**Activity**
Each entry has to be given again in its exact wording, and no picture may appear in the result.

**Information**

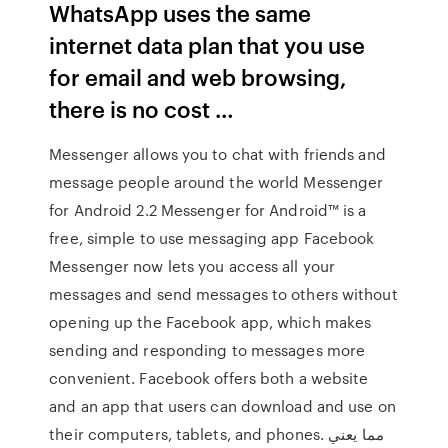
WhatsApp uses the same
internet data plan that you use
for email and web browsing,
there is no cost …
Messenger allows you to chat with friends and
message people around the world Messenger
for Android 2.2 Messenger for Android™ is a
free, simple to use messaging app Facebook
Messenger now lets you access all your
messages and send messages to others without
opening up the Facebook app, which makes
sending and responding to messages more
convenient. Facebook offers both a website
and an app that users can download and use on
their computers, tablets, and phones. مما يعني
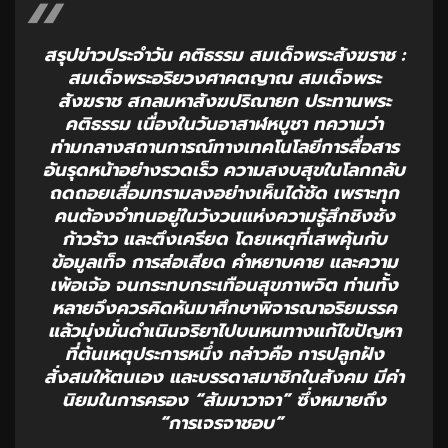
สรุปข่าวประจำวัน คติธรรม สมเด็จพระสังฆราช :
สมเด็จพระอริยวงศาคตญาณ สมเด็จพระ
สังฆราช สกลมหาสังฆปริณายก ประทานพระ
คติธรรม เนื่องในวันอาสาฬหบูชา ทความว่า
ท่ามกลางสถานการณ์ทางเทคโนโลยีการสื่อสาร
อันรุดหน้าอย่างรวดเร็ว ความสงบสุขในโลกกลับ
ถดถอยเสื่อมทรามลงอย่างเห็นได้ชัด เพราะทุก
คนต้องจำทนอยู่ในวังวนแห่งความรู้สึกชิงชัง
ก้าวร้าว และตึงเครียด โดยเหตุที่เสพคุ้นกับ
ข้อมูลเท็จ การส่อเสียด คำหยาบคาย และความ
เพ้อเจ้อ จนกระทบกระเทือนสุขภาพจิต ท่านทั้ง
หลายจึงควรคิดหันมาศึกษาพิจารณาอริยมรรค
แล้วมุ่งมั่นดำเนินจริยาไปบนหนทางแก้ไขปัญหา
ที่ต้นเหตุประการหนึ่ง กล่าวคือ การปลูกฝัง
สั่งสมให้ตนเอง และบรรดาสมาชิกในสังคม มีค่า
นิยมในการครอง “สัมมาวาจา” ซึ่งหมายถึง
“การเจรจาชอบ”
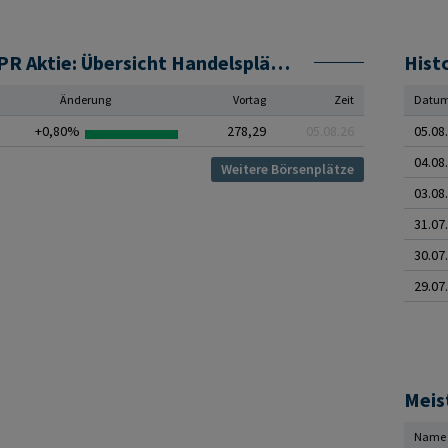
STOXX 600 Auto & P D Short PR Aktie: Übersicht Handelsplätze
Hist
Änderung
Vortag
Zeit
Datu
+0,80%
278,29
05.08.26
05.08
04.08
Weitere Börsenplätze
03.08
31.07
30.07
29.07
Meis
Name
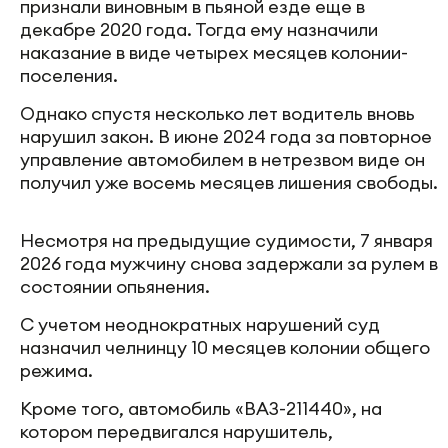
признали виновным в пьяной езде еще в
декабре 2020 года. Тогда ему назначили
наказание в виде четырех месяцев колонии-
поселения.
Однако спустя несколько лет водитель вновь
нарушил закон. В июне 2024 года за повторное
управление автомобилем в нетрезвом виде он
получил уже восемь месяцев лишения свободы.
Несмотря на предыдущие судимости, 7 января
2026 года мужчину снова задержали за рулем в
состоянии опьянения.
С учетом неоднократных нарушений суд
назначил челнинцу 10 месяцев колонии общего
режима.
Кроме того, автомобиль «ВАЗ-211440», на
котором передвигался нарушитель,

**Answer space**
WhatsApp uses the same
internet data plan that you use
for email and web browsing,
there is no cost …
Messenger allows you to chat with friends and
message people around the world Messenger
for Android 2.2 Messenger for Android™ is a
free, simple to use messaging app Facebook
Messenger now lets you access all your
messages and send messages to others without
opening up the Facebook app, which makes
sending and responding to messages more
convenient. Facebook offers both a website
and an app that users can download and use on
their computers, tablets, and phones. مما يعني
สรุปข่าวประจำวัน คติธรรม สมเด็จพระสังฆราช :
สมเด็จพระอริยวงศาคตญาณ สมเด็จพระ
สังฆราช สกลมหาสังฆปริณายก ประทานพระ
คติธรรม เนื่องในวันอาสาฬหบูชา ทความว่า
ท่ามกลางสถานการณ์ทางเทคโนโลยีการสื่อสาร
อันรุดหน้าอย่างรวดเร็ว ความสงบสุขในโลกกลับ
ถดถอยเสื่อมทรามลงอย่างเห็นได้ชัด เพราะทุก
คนต้องจำทนอยู่ในวังวนแห่งความรู้สึกชิงชัง
ก้าวร้าว และตึงเครียด โดยเหตุที่เสพคุ้นกับ
ข้อมูลเท็จ การส่อเสียด คำหยาบคาย และความ
เพ้อเจ้อ จนกระทบกระเทือนสุขภาพจิต ท่านทั้ง
หลายจึงควรคิดหันมาศึกษาพิจารณาอริยมรรค
แล้วมุ่งมั่นดำเนินจริยาไปบนหนทางแก้ไขปัญหา
ที่ต้นเหตุประการหนึ่ง กล่าวคือ การปลูกฝัง
สั่งสมให้ตนเอง และบรรดาสมาชิกในสังคม มีค่า
นิยมในการครอง “สัมมาวาจา” ซึ่งหมายถึง
“การเจรจาชอบ”
STOXX 600 Auto & P D Short PR Aktie: Übersicht Handelsplätze
Hist
Änderung
Vortag
Zeit
Datu
+0,80%
278,29
05.08.26
05.08
04.08
Weitere Börsenplätze
03.08
31.07
30.07
29.07
Meis
Name
признали виновным в пьяной езде еще в
декабре 2020 года. Тогда ему назначили
наказание в виде четырех месяцев колонии-
поселения.
Однако спустя несколько лет водитель вновь
нарушил закон. В июне 2024 года за повторное
управление автомобилем в нетрезвом виде он
получил уже восемь месяцев лишения свободы.
Несмотря на предыдущие судимости, 7 января
2026 года мужчину снова задержали за рулем в
состоянии опьянения.
С учетом неоднократных нарушений суд
назначил челнинцу 10 месяцев колонии общего
режима.
Кроме того, автомобиль «ВАЗ-211440», на
котором передвигался нарушитель,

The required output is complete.